• Material for this exercise
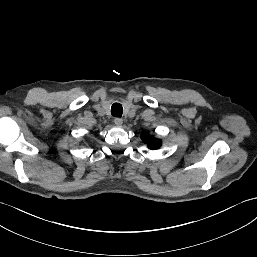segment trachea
Segmentation results:
<instances>
[{
    "mask_svg": "<svg viewBox=\"0 0 257 257\" xmlns=\"http://www.w3.org/2000/svg\"><path fill=\"white\" fill-rule=\"evenodd\" d=\"M123 113L122 105L119 103H114L111 107V114L116 117H121Z\"/></svg>",
    "mask_w": 257,
    "mask_h": 257,
    "instance_id": "obj_1",
    "label": "trachea"
}]
</instances>
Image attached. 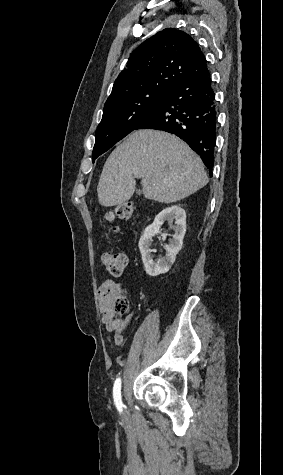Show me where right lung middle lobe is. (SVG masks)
<instances>
[{
    "instance_id": "obj_1",
    "label": "right lung middle lobe",
    "mask_w": 283,
    "mask_h": 475,
    "mask_svg": "<svg viewBox=\"0 0 283 475\" xmlns=\"http://www.w3.org/2000/svg\"><path fill=\"white\" fill-rule=\"evenodd\" d=\"M168 92L157 91L124 101L105 105L97 127L92 161L135 130L136 126L154 110Z\"/></svg>"
}]
</instances>
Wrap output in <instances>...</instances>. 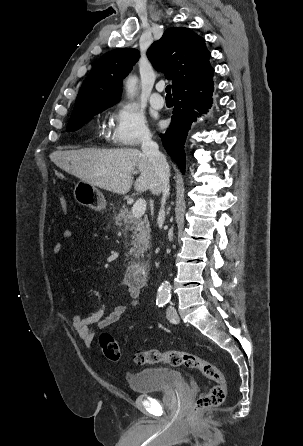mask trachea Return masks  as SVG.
<instances>
[{
  "label": "trachea",
  "instance_id": "3493384b",
  "mask_svg": "<svg viewBox=\"0 0 303 446\" xmlns=\"http://www.w3.org/2000/svg\"><path fill=\"white\" fill-rule=\"evenodd\" d=\"M165 91H166V93H167V95H166V97H172V95H171V86L170 85H168L166 88H165Z\"/></svg>",
  "mask_w": 303,
  "mask_h": 446
}]
</instances>
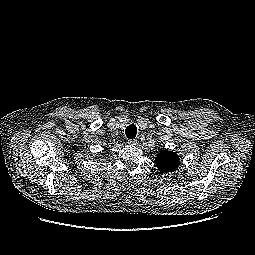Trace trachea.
Returning a JSON list of instances; mask_svg holds the SVG:
<instances>
[{
	"instance_id": "1",
	"label": "trachea",
	"mask_w": 255,
	"mask_h": 255,
	"mask_svg": "<svg viewBox=\"0 0 255 255\" xmlns=\"http://www.w3.org/2000/svg\"><path fill=\"white\" fill-rule=\"evenodd\" d=\"M125 134L128 139H134L137 134V127L134 124L129 125L125 130Z\"/></svg>"
}]
</instances>
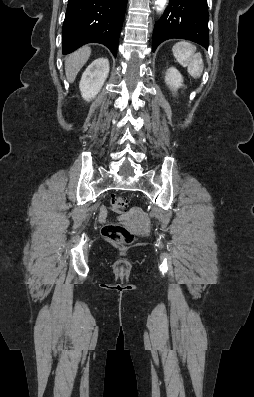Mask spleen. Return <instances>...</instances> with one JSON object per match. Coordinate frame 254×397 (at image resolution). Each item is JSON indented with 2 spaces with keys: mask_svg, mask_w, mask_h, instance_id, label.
I'll return each instance as SVG.
<instances>
[{
  "mask_svg": "<svg viewBox=\"0 0 254 397\" xmlns=\"http://www.w3.org/2000/svg\"><path fill=\"white\" fill-rule=\"evenodd\" d=\"M173 55L184 67L187 66L188 73L193 78H200L203 72V59L201 53H195L196 47L187 41L176 43L173 48Z\"/></svg>",
  "mask_w": 254,
  "mask_h": 397,
  "instance_id": "obj_1",
  "label": "spleen"
}]
</instances>
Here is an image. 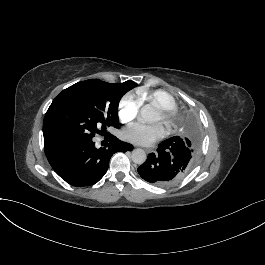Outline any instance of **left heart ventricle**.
I'll use <instances>...</instances> for the list:
<instances>
[{
    "label": "left heart ventricle",
    "mask_w": 265,
    "mask_h": 265,
    "mask_svg": "<svg viewBox=\"0 0 265 265\" xmlns=\"http://www.w3.org/2000/svg\"><path fill=\"white\" fill-rule=\"evenodd\" d=\"M161 119V115H160V113L158 112V114H157V121H159Z\"/></svg>",
    "instance_id": "left-heart-ventricle-1"
}]
</instances>
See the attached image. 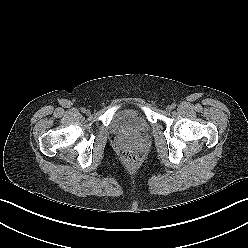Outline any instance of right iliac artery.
Instances as JSON below:
<instances>
[{
    "mask_svg": "<svg viewBox=\"0 0 248 248\" xmlns=\"http://www.w3.org/2000/svg\"><path fill=\"white\" fill-rule=\"evenodd\" d=\"M81 111H82L83 113H85L86 109L83 107V108H81Z\"/></svg>",
    "mask_w": 248,
    "mask_h": 248,
    "instance_id": "right-iliac-artery-1",
    "label": "right iliac artery"
}]
</instances>
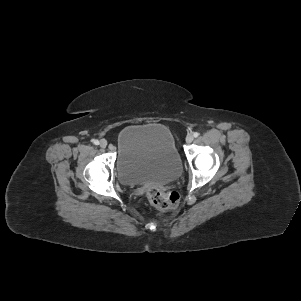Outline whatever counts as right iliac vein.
I'll return each instance as SVG.
<instances>
[{
  "mask_svg": "<svg viewBox=\"0 0 301 301\" xmlns=\"http://www.w3.org/2000/svg\"><path fill=\"white\" fill-rule=\"evenodd\" d=\"M99 144H100L101 148H106L107 147V141L105 139H101Z\"/></svg>",
  "mask_w": 301,
  "mask_h": 301,
  "instance_id": "1",
  "label": "right iliac vein"
}]
</instances>
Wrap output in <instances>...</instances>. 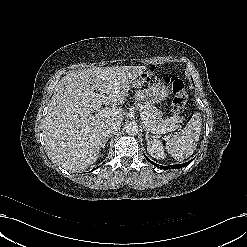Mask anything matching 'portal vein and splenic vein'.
<instances>
[{
    "label": "portal vein and splenic vein",
    "mask_w": 247,
    "mask_h": 247,
    "mask_svg": "<svg viewBox=\"0 0 247 247\" xmlns=\"http://www.w3.org/2000/svg\"><path fill=\"white\" fill-rule=\"evenodd\" d=\"M109 114H110V110H106V109H101L99 111V113H98L99 116H107ZM141 117H142V120L144 121L145 125L148 126V118L145 115H143V114L141 115ZM178 127L179 126H173L171 128H165V129L160 130V133L161 134H165L168 131H174V130H176Z\"/></svg>",
    "instance_id": "obj_1"
}]
</instances>
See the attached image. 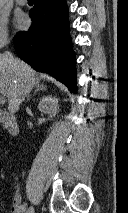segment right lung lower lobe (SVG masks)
I'll return each instance as SVG.
<instances>
[{"label":"right lung lower lobe","instance_id":"obj_1","mask_svg":"<svg viewBox=\"0 0 128 213\" xmlns=\"http://www.w3.org/2000/svg\"><path fill=\"white\" fill-rule=\"evenodd\" d=\"M32 25L13 38L17 55L37 71L50 73L77 92L75 53L71 50L66 0H35Z\"/></svg>","mask_w":128,"mask_h":213}]
</instances>
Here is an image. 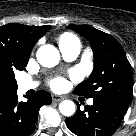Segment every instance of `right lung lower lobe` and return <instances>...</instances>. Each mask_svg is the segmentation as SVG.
<instances>
[{
  "label": "right lung lower lobe",
  "instance_id": "1",
  "mask_svg": "<svg viewBox=\"0 0 136 136\" xmlns=\"http://www.w3.org/2000/svg\"><path fill=\"white\" fill-rule=\"evenodd\" d=\"M51 103V95L37 91L27 102H18L17 93L0 98V136H28L37 122L42 105Z\"/></svg>",
  "mask_w": 136,
  "mask_h": 136
}]
</instances>
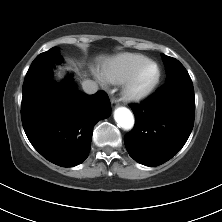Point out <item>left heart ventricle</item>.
<instances>
[{"mask_svg":"<svg viewBox=\"0 0 222 222\" xmlns=\"http://www.w3.org/2000/svg\"><path fill=\"white\" fill-rule=\"evenodd\" d=\"M155 74V68L153 66H147L143 72L141 73V76L139 78L138 85L140 87L146 85L153 77Z\"/></svg>","mask_w":222,"mask_h":222,"instance_id":"b2bd125f","label":"left heart ventricle"}]
</instances>
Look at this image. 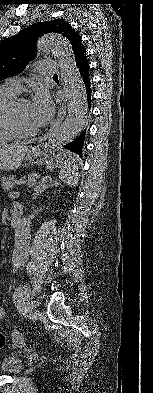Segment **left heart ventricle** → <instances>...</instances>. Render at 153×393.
Here are the masks:
<instances>
[{
  "instance_id": "1",
  "label": "left heart ventricle",
  "mask_w": 153,
  "mask_h": 393,
  "mask_svg": "<svg viewBox=\"0 0 153 393\" xmlns=\"http://www.w3.org/2000/svg\"><path fill=\"white\" fill-rule=\"evenodd\" d=\"M29 103L21 104L17 109V118L22 130H34L35 124L32 120Z\"/></svg>"
}]
</instances>
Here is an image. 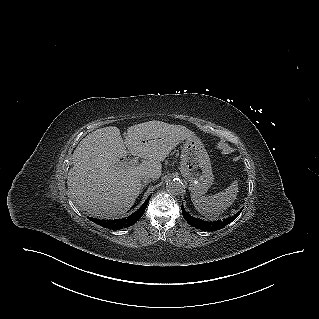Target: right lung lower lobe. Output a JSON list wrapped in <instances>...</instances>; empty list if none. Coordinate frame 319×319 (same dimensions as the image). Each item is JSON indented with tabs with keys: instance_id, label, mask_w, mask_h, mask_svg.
Wrapping results in <instances>:
<instances>
[{
	"instance_id": "98d812e1",
	"label": "right lung lower lobe",
	"mask_w": 319,
	"mask_h": 319,
	"mask_svg": "<svg viewBox=\"0 0 319 319\" xmlns=\"http://www.w3.org/2000/svg\"><path fill=\"white\" fill-rule=\"evenodd\" d=\"M150 197L143 203L139 210L134 212L131 216L122 218V219H115V220H100L90 217L89 219L94 223H97L105 228L118 230L122 228H127L133 224H135L144 214L145 209L149 203Z\"/></svg>"
}]
</instances>
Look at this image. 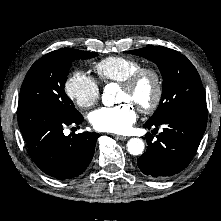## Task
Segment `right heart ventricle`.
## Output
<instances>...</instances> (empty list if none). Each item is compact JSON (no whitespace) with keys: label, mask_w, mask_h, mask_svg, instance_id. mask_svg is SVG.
Wrapping results in <instances>:
<instances>
[{"label":"right heart ventricle","mask_w":221,"mask_h":221,"mask_svg":"<svg viewBox=\"0 0 221 221\" xmlns=\"http://www.w3.org/2000/svg\"><path fill=\"white\" fill-rule=\"evenodd\" d=\"M142 66V63L134 58L110 56L98 61L93 69L102 82L121 83Z\"/></svg>","instance_id":"right-heart-ventricle-1"}]
</instances>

• What you should do
Transcribe exactly, and only, the lines from the one holding "<instances>...</instances> (empty list" through the final line of the listing.

• Completed exercise
<instances>...</instances> (empty list if none). Each item is compact JSON (no whitespace) with keys: label, mask_w, mask_h, mask_svg, instance_id. mask_svg is SVG.
Wrapping results in <instances>:
<instances>
[{"label":"right heart ventricle","mask_w":221,"mask_h":221,"mask_svg":"<svg viewBox=\"0 0 221 221\" xmlns=\"http://www.w3.org/2000/svg\"><path fill=\"white\" fill-rule=\"evenodd\" d=\"M142 66V63L134 58L110 56L98 61L93 69L102 82L121 83Z\"/></svg>","instance_id":"right-heart-ventricle-1"}]
</instances>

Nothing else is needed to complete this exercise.